Oh, Chicago's grid system, how I miss you so.
Though you may have weird dead-ends in spots and slash streets that run on diagonals (Archer, Southwest Hwy., Lincoln, etc.) for the most part, you run north and south and east and west, without fail.
Such a beautiful design... simple, elegant, less cluttered than Daniel Burnham had wished, but delightful to navigate nonetheless. Back in the day, with four young men in their early 20s, we did a lot of running around and chasing girls.
To do this, we'd need to actually leave the apartment, sometimes at different hours or from work or other obligations. "How do I get there?" one of us would ask. "Oh, the apartment is at Clark and Waveland," the other would say. "Gotcha," the first guy would say.
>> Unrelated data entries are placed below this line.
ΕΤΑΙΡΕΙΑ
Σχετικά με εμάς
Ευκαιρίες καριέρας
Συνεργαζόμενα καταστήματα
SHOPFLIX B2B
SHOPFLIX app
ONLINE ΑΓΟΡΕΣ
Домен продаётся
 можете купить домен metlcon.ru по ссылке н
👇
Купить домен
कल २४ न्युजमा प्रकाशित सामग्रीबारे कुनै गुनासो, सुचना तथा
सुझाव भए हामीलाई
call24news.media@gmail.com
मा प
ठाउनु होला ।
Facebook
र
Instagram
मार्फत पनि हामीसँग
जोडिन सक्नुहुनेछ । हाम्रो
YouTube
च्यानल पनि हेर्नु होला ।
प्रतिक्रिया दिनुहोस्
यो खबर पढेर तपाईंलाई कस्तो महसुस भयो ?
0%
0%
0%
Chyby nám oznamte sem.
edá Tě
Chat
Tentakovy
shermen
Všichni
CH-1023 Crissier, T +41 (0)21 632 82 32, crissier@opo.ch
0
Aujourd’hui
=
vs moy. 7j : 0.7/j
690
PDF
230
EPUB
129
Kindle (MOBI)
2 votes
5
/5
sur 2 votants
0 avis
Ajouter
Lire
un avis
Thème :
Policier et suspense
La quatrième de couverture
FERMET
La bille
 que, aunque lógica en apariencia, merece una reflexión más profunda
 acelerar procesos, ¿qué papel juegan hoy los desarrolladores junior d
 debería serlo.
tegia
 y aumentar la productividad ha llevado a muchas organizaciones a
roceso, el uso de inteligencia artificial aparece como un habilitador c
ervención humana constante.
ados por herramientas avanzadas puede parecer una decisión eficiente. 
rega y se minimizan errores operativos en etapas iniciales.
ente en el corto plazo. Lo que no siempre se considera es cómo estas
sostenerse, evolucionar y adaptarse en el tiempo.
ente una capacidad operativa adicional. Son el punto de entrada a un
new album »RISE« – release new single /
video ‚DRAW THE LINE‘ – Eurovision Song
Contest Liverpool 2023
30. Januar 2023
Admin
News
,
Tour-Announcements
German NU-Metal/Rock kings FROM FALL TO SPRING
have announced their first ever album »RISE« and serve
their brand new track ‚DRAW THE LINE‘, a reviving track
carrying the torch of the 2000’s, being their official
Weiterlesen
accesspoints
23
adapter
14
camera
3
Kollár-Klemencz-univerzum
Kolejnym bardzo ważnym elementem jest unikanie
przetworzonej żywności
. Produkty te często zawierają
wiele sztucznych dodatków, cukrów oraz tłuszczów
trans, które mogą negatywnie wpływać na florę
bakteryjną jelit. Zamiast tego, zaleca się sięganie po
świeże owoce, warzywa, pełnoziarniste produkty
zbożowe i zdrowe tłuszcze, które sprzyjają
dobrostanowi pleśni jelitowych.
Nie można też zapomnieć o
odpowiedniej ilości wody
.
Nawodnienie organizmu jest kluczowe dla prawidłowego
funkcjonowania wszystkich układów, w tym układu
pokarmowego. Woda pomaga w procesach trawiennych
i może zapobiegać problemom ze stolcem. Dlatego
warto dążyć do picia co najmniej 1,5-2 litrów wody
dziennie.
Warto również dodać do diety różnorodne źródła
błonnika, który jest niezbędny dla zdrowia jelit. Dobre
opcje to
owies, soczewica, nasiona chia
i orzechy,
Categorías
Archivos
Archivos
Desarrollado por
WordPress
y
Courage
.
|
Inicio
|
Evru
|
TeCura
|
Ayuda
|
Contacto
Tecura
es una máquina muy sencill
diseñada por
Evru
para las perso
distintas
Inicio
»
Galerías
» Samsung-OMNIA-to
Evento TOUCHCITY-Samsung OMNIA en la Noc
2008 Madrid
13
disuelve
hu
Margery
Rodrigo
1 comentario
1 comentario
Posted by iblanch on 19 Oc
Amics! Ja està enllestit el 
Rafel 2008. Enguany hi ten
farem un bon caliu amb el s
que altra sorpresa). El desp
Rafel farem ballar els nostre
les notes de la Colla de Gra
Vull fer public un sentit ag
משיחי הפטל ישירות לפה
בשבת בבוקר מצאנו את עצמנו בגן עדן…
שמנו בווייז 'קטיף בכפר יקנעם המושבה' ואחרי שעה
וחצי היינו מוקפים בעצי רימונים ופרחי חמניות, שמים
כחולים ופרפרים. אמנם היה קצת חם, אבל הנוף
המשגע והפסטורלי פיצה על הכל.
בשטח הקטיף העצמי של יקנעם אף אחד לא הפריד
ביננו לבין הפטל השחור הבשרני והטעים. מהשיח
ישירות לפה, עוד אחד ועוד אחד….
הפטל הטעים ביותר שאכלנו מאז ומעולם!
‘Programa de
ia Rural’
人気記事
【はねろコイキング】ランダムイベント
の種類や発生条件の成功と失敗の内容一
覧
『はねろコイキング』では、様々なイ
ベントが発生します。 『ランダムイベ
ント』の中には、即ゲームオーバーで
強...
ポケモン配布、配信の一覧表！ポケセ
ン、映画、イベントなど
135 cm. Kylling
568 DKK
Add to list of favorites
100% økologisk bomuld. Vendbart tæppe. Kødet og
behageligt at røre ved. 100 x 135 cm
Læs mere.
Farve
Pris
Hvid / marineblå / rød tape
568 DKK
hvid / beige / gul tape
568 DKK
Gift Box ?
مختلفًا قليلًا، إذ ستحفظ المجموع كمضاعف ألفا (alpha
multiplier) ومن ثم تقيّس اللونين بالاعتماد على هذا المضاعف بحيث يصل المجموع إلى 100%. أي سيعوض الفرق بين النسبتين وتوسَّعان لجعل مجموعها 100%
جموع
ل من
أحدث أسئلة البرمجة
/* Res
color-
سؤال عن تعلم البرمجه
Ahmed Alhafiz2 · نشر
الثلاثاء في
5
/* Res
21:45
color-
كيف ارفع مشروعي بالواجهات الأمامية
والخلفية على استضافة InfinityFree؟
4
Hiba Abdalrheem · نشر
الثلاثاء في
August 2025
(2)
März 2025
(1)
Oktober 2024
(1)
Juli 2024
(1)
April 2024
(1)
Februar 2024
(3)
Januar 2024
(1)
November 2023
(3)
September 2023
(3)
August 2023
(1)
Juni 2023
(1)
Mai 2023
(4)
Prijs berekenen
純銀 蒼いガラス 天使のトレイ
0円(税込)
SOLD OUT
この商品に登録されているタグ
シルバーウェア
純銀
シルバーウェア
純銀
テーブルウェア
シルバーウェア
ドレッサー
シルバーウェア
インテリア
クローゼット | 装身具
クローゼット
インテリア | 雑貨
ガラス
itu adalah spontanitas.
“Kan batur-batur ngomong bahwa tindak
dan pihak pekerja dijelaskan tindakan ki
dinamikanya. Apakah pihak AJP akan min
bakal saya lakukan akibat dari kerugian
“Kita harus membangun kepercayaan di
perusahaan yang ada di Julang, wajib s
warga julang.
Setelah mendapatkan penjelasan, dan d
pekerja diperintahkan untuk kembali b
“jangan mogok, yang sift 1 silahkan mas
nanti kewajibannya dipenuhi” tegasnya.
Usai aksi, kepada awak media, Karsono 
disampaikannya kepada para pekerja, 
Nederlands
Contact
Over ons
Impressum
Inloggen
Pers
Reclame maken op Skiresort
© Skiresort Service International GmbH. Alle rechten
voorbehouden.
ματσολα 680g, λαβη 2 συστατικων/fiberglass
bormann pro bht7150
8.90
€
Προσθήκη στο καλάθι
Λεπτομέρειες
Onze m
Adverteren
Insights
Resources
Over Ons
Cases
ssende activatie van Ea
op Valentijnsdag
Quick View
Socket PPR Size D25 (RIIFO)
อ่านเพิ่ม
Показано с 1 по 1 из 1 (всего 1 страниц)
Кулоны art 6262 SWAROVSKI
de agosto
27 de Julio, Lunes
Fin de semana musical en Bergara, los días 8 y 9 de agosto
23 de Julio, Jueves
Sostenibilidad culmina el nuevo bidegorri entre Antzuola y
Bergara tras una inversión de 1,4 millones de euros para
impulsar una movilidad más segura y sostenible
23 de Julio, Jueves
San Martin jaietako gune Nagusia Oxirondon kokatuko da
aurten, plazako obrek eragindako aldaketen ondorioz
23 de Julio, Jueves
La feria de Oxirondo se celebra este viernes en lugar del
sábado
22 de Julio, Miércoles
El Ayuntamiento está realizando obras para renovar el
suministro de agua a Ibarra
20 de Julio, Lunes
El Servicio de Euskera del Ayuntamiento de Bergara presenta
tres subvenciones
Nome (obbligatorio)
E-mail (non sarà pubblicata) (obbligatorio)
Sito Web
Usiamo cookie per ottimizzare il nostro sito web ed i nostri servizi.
When it got really difficult with streets we didn't know too well or other neighborhoods, all (ALL!) we'd need to know were the cross streets. "It's 2000 west, right off of Addison," they'd say. Then we would go, party and return home alone. Ah, good times.
This morning, I had a meeting near the University of Minnesota and regardless of what any of these lutefisk-eating fucks tells you, the city of Minneapolis is not on a grid. I left an hour early for a 15-minute trip just in case and were it not for my nerdy side, I'd have been embarrassingly late.
Honestly, I had forgotten my near-blinding rage at the mouth breathers who designed this town (it's not like they had to build around anything, right? Or would need to if they wanted to build more stuff tomorrow morning) until I read The Blog That I Hate.
The Blog That I Hate is done by a self-important chowderhead friend of the Girl. I'm paraphrasing here, but he spoke of teaching someone the super-difficult grid system... Honestly, I can train a chimp to follow a simple grid-based street system, there's no trick to it. The problem is the Minneapolis "grid" is about four blocks square downtown and was probably designed by accident, like a potato chip that looks like a spaceship or a basset hound that looks like Richard Nixon. The grid idea could probably be continued easily if there were more bridges over the surrounding rivers, but the engineers are too polite to disturb the local wildlife... or the rivers. The rest of it? Not a grid. Not even close.
The thing is that if anyone can't navigate in this town, I can completely understand that. It's like being out east, only there's no rhyme or historical reason for the snakepits that regularly snarl with hundreds of out of towners as they try to flee. I think they were put in at the urging of the local hotel industry.
However, those who can't handle a true grid or Minneapolis' mini-grid should be quietly driven into a truck trailer, Knight Rider style, shot in the head and pushed out the back on a long stretch of desert somewhere in the southwest where Mother Nature, coyotes and the homeless will take care of disposing of the bodies and their wallets.
Friends and family of these people won't be a bit surprised and at least the deceased themselves will go out on top, with their heads hanging out the window, making siren sounds as bugs smack into their court-ordered helmets. (Why yes, that is a nice helmet. Yes, those do look like Viking horns... Saaaaaay, have you seen the inside of the super-awesome ice cream and puppy truck yet?)